Cells that have been filtered are shown as triangles.
```{r quantification}
thresh.h <- 3500
plotColData(sce, x = "total_counts", y = "total_features",
colour_by = "Sample", shape_by = "Filtered") +
geom_hline(yintercept = thresh.h, colour = "red", size = 1.5,
linetype = "dashed") +
xlab("Total counts") +
ylab("Total features") +
ggtitle("Quantification metrics")
```
Cells that express many genes are potential multiplets (multiple cells
captured in a single droplet). We will remove
`r sum(colData(sce)$total_features > thresh.h)` cells with more than
`r thresh.h` genes expressed.
```{r quantification-filter}
colData(sce)$Filtered <- colData(sce)$Filtered |
colData(sce)$total_features > thresh.h
```
We now have `r sum(!colData(sce)$Filtered)` cells.
### Mitochondrial genes
Over-expression of mitochondrial genes can be an indication that a cell is
stressed or damaged in some way. Let's have a look at the percentage of counts
that are assigned to mitchondrial genes.
```{r mt}
thresh.h <- 8
plotColData(sce, x = "Sample", y = "PctCountsMT", colour_by = "Sample",
shape_by = "Filtered") +
geom_hline(yintercept = thresh.h, colour = "red", size = 1.5,
linetype = "dashed") +
xlab("Sample") +
ylab("% counts MT") +
ggtitle("Mitochondrial genes")
```
Some of the cells show high proportions of MT counts. We will remove
`r sum(colData(sce)$PctCountsMT > thresh.h)` cells with greater than
`r thresh.h`% MT counts.
```{r mt-filter}
colData(sce)$Filtered <- colData(sce)$Filtered |
colData(sce)$PctCountsMT > thresh.h
```
That leaves `r sum(!colData(sce)$Filtered)` cells.
### Ribsomal genes
We can do a similar thing for ribosomal gene expression.
```{r ribosomal}
thresh.h <- 35
plotColData(sce, x = "Sample", y = "PctCountsRibo", colour_by = "Sample",
shape_by = "Filtered") +
geom_hline(yintercept = thresh.h, colour = "red", size = 1.5,
linetype = "dashed") +
xlab("Sample") +
ylab("% counts ribosomal") +
ggtitle("Ribosomal genes")
```
Some of the cells show high proportions of ribosomal counts.
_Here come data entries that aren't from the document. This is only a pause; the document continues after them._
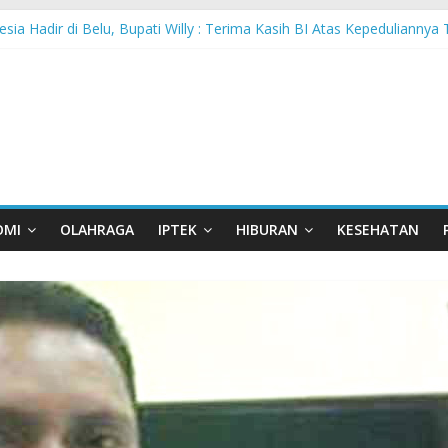
sia Hadir di Belu, Bupati Willy : Terima Kasih BI Atas Kepeduliannya 
 Lanjutkan Performa Positif di ARRC Mandalika 2026
 PPA Perkuat Kemampuan Pertahanan Udara TNI AL Hadapi Ancama
an di Nonotbatan: Listrik Masuk Desa, PLN Edukasi Keselamatan
Day Semarakkan 11 Kota di Jawa Timur
OMI
OLAHRAGA
IPTEK
HIBURAN
KESEHATAN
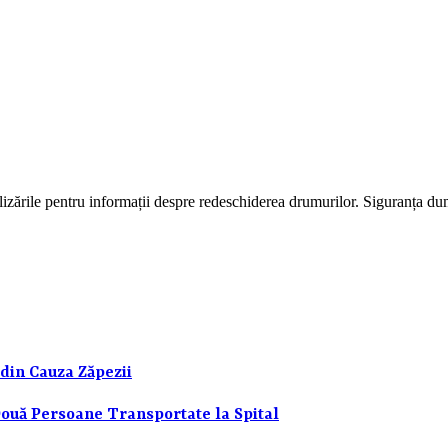
lizările pentru informații despre redeschiderea drumurilor. Siguranța du
 din Cauza Zăpezii
 Două Persoane Transportate la Spital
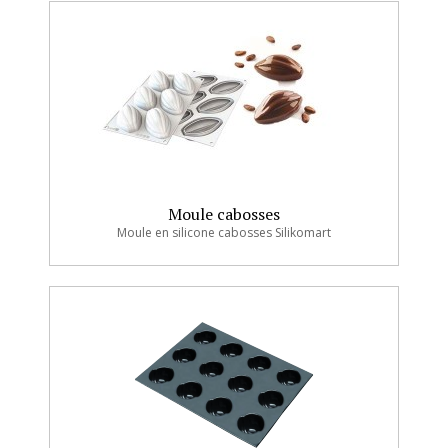
Moule cabosses
Moule en silicone cabosses Silikomart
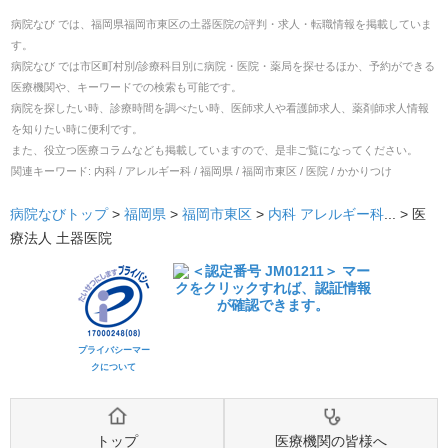
病院なび では、
福岡県
福岡市東区
の
土器医院
の
評判・求人・転職
情報を掲載していま
す。
病院なび では市区町村別/診療科目別に病院・医院・薬局を探せるほか、予約ができる
医療機関や、キーワードでの検索も可能です。
病院を探したい時、診療時間を調べたい時、医師求人や看護師求人、薬剤師求人情報
を知りたい時に便利です。
また、役立つ医療コラムなども掲載していますので、是非ご覧になってください。
関連キーワード:
内科 / アレルギー科 / 福岡県 / 福岡市東区 / 医院 / かかりつけ
病院なびトップ
>
福岡県
>
福岡市東区
>
内科
アレルギー科
... >
医
療法人 土器医院
プライバシーマー
クについて
トップ
医療機関の皆様へ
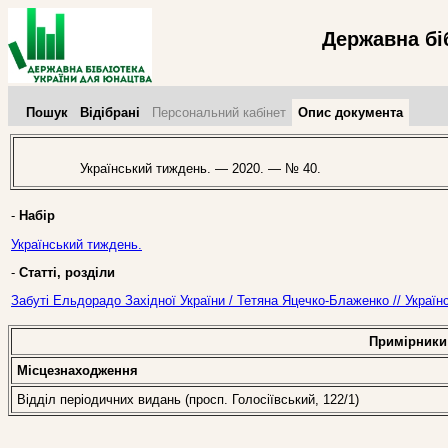
Державна бі
Пошук
Відібрані
Персональний кабінет
Опис документа
Український тиждень. — 2020. — № 40.
-
Набір
Український тиждень.
-
Статті, розділи
Забуті Ельдорадо Західної України / Тетяна Яцечко-Блаженко // Украї
Примірники
Місцезнаходження
Відділ періодичних видань (просп. Голосіївський, 122/1)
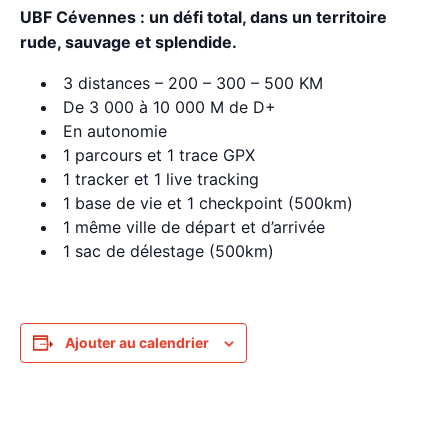
UBF Cévennes : un défi total, dans un territoire
rude, sauvage et splendide.
3 distances – 200 – 300 – 500 KM
De 3 000 à 10 000 M de D+
En autonomie
1 parcours et 1 trace GPX
1 tracker et 1 live tracking
1 base de vie et 1 checkpoint (500km)
1 même ville de départ et d’arrivée
1 sac de délestage (500km)
Ajouter au calendrier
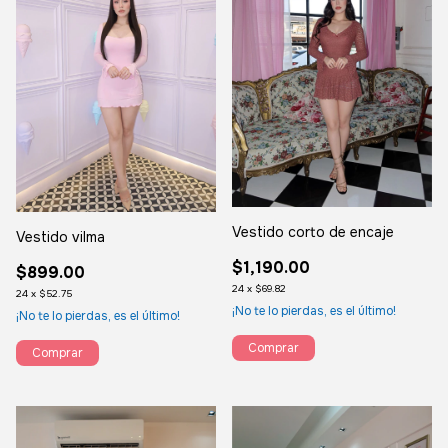
Vestido corto de encaje
Vestido vilma
$1,190.00
$899.00
24
x
$69.82
24
x
$52.75
¡No te lo pierdas, es el último!
¡No te lo pierdas, es el último!
Comprar
Comprar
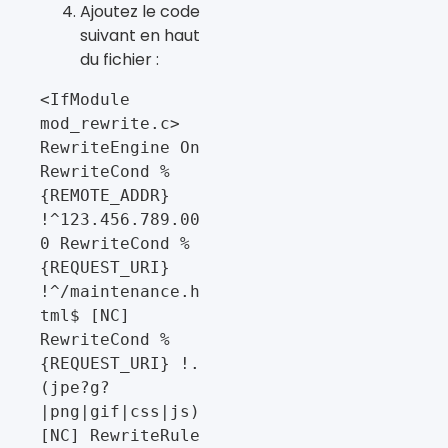
Ajoutez le code
suivant en haut
du fichier :
<IfModule 
mod_rewrite.c> 
RewriteEngine On 
RewriteCond %
{REMOTE_ADDR} 
!^123.456.789.00
0 RewriteCond %
{REQUEST_URI} 
!^/maintenance.h
tml$ [NC] 
RewriteCond %
{REQUEST_URI} !.
(jpe?g?
|png|gif|css|js) 
[NC] RewriteRule 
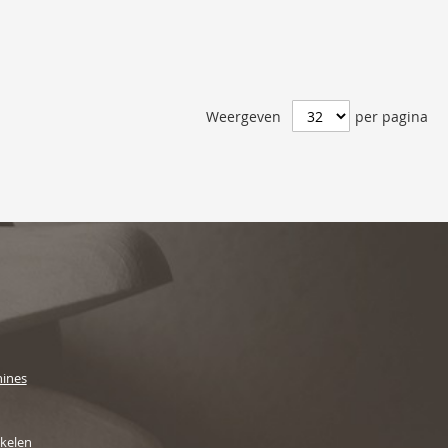
Weergeven
per pagina
ines
ikelen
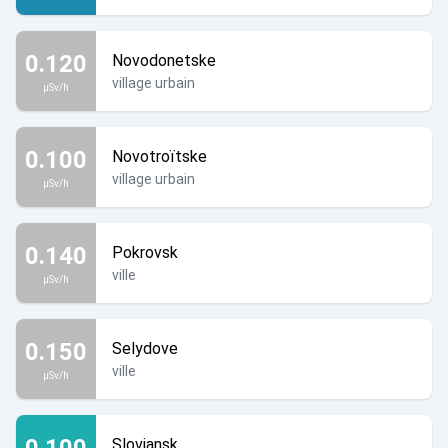
0.120
Novodonetske
village urbain
µSv/h
0.100
Novotroïtske
village urbain
µSv/h
0.140
Pokrovsk
ville
µSv/h
0.150
Selydove
ville
µSv/h
0.100
Sloviansk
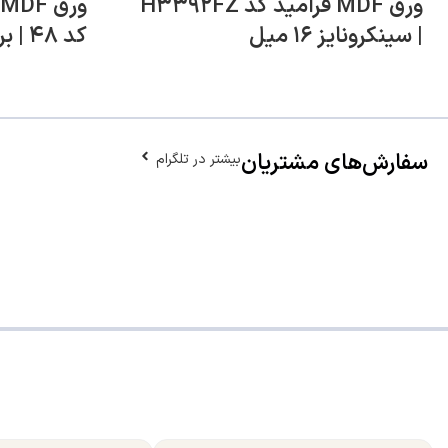
ورق MDF فرامید کد H۳۳۹۲FZ
| سینکرونایز ۱۶ میل
کد ۴۸ | برجسته ۱۶ میل
سفارش‌های مشتریان
بیشتر در تلگرام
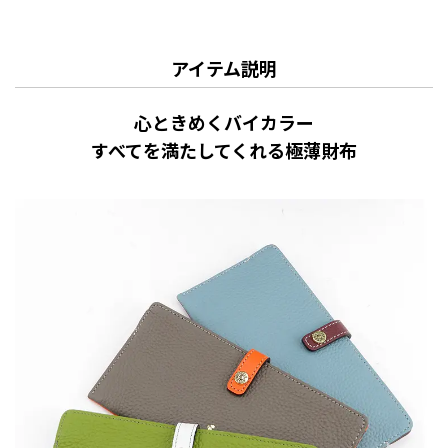
アイテム説明
心ときめくバイカラー
すべてを満たしてくれる極薄財布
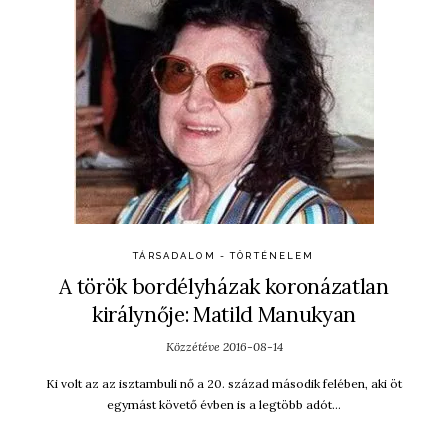
TÁRSADALOM - TÖRTÉNELEM
A török bordélyházak koronázatlan
királynője: Matild Manukyan
Közzétéve
2016-08-14
Ki volt az az isztambuli nő a 20. század második felében, aki öt
egymást követő évben is a legtöbb adót…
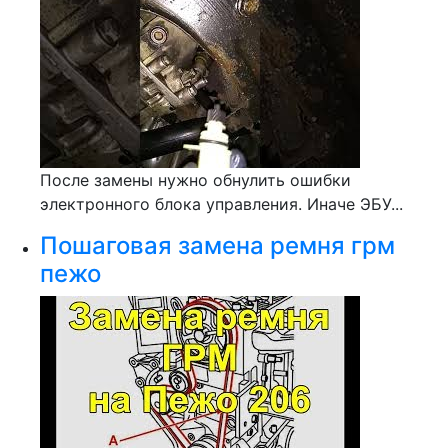
После замены нужно обнулить ошибки
электронного блока управления. Иначе ЭБУ...
Пошаговая замена ремня грм
пежо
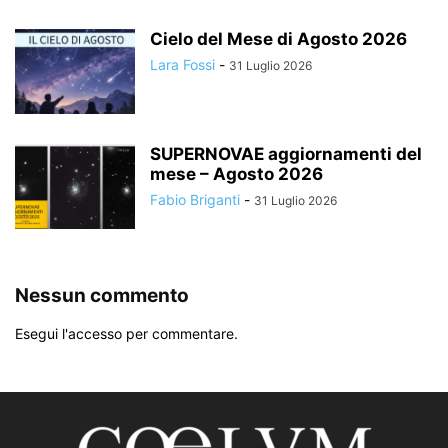
Cielo del Mese di Agosto 2026
Lara Fossi
-
31 Luglio 2026
SUPERNOVAE aggiornamenti del
mese – Agosto 2026
Fabio Briganti
-
31 Luglio 2026
Nessun commento
Esegui l'accesso per commentare.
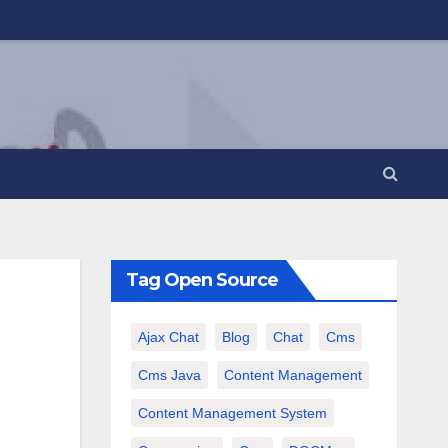
Tag Open Source
Ajax Chat
Blog
Chat
Cms
Cms Java
Content Management
Content Management System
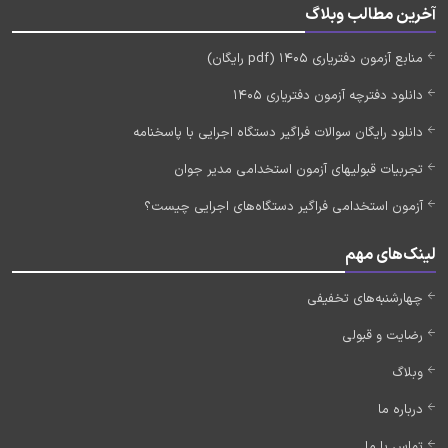
آخرین مطالب وبلاگ
منابع آزمون دفتریاری 1405 (pdf رایگان)
دانلود دفترچه آزمون دفتریاری 1405
دانلود رایگان سوالات فراگیر دستگاه اجرایی با پاسخنامه
تجربیات قبولیهای آزمون استخدامی مدیر جوان
آزمون استخدامی فراگیر دستگاه‌های اجرایی چیست؟
لینک‌های مهم
چهارشنبه‌های تخفیفی
رضایت و قبولی
وبلاگ
درباره ما
تماس با ما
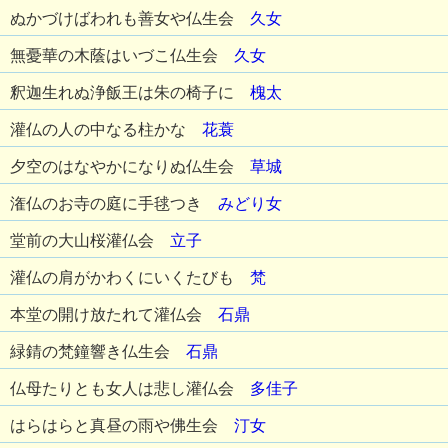
ぬかづけばわれも善女や仏生会
久女
無憂華の木蔭はいづこ仏生会
久女
釈迦生れぬ浄飯王は朱の椅子に
槐太
灌仏の人の中なる柱かな
花蓑
夕空のはなやかになりぬ仏生会
草城
潅仏のお寺の庭に手毬つき
みどり女
堂前の大山桜灌仏会
立子
灌仏の肩がかわくにいくたびも
梵
本堂の開け放たれて灌仏会
石鼎
緑錆の梵鐘響き仏生会
石鼎
仏母たりとも女人は悲し灌仏会
多佳子
はらはらと真昼の雨や佛生会
汀女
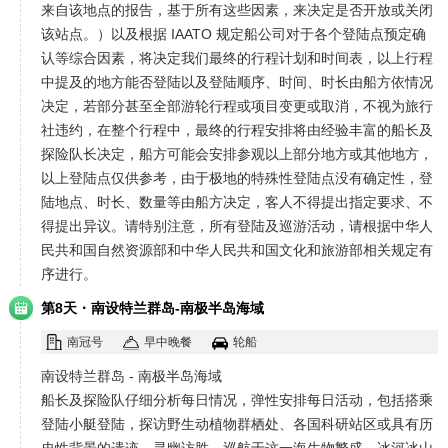
来自该地点的报告，基于所有这些因素，来决定是否开放或关闭
该站点。）以及根据 IAATO 规定船公司对于各个登陆点预定确
认等综合因素，将决定我们最终的行程计划和时间表，以上行程
中提及的地方能否登陆以及登陆顺序、时间、时长由船方依情况
决定，若部分甚至全部游轮行程或项目变更或取消，不视为旅行
社违约，在整个行程中，最终的行程安排将由经验丰富的船长及
探险队长决定，船方可能会安排参观以上部分地方或其他地方，
以上登陆点仅供参考，由于极地的特殊性登陆点没有确定性，登
陆地点、时长、数量等由船方决定，客人不得提出指定要求、不
得提出异议。请特别注意，所有登陆及巡游活动，请根据中华人
民共和国自然资源部和中华人民共和国文化和旅游部相关规定有
序进行。
·
第8天
南设特兰群岛-南极半岛海域
南冠号
早中晚餐
轮船
南设特兰群岛 - 南极半岛海域
船长及探险队仔细分析每日情况，弹性安排每日活动，包括搭乘
登陆小艇登陆，探访野生动植物群栖处、各国科研站区或具有历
We will remove
`r sum(colData(sce)$PctCountsRibo > thresh.h)` cells with greater than
`r thresh.h`% ribosomal counts.
```{r ribosomal-filter}
colData(sce)$Filtered <- colData(sce)$Filtered |
colData(sce)$PctCountsRibo > thresh.h
```
That leaves `r sum(!colData(sce)$Filtered)` cells.
### Housekeeping
Similarly we can look at the expression of the "housekeeping" genes GAPDH and
ACTB.
```{r housekeeping}
thresh.h <- 1
thresh.v <- 1.5
plotExpression(sce, gapdh.id, x = actb.id, colour_by = "Sample",
shape_by = "Filtered") +
geom_hline(yintercept = thresh.h, colour = "red", size = 1.5,
linetype = "dashed") +
geom_vline(xintercept = thresh.v, colour = "red", size = 1.5,
linetype = "dashed") +
xlab("ACTB") +
ylab("GAPDH") +
ggtitle("Housekeepking genes") +
theme(
strip.background = element_blank(),
strip.text.x = element_blank()
)
```
We will remove cells where ACTB is expressed below `r thresh.v` or GAPDH is
expressed below `r thresh.h`. This removes
`r sum(exprs(sce)[actb.id, ] < thresh.v | exprs(sce)[gapdh.id, ] < thresh.h)`
cells.
```{r housekeeping-filter}
colData(sce)$Filtered <- colData(sce)$Filtered |
exprs(sce)[actb.id, ] < thresh.v |
exprs(sce)[gapdh.id, ] < thresh.h
```
```{r filter-cells}
sce <- sce[, !colData(sce)$Filtered]
```
After filtering we are left with `r sum(!colData(sce)$Filtered)` cells.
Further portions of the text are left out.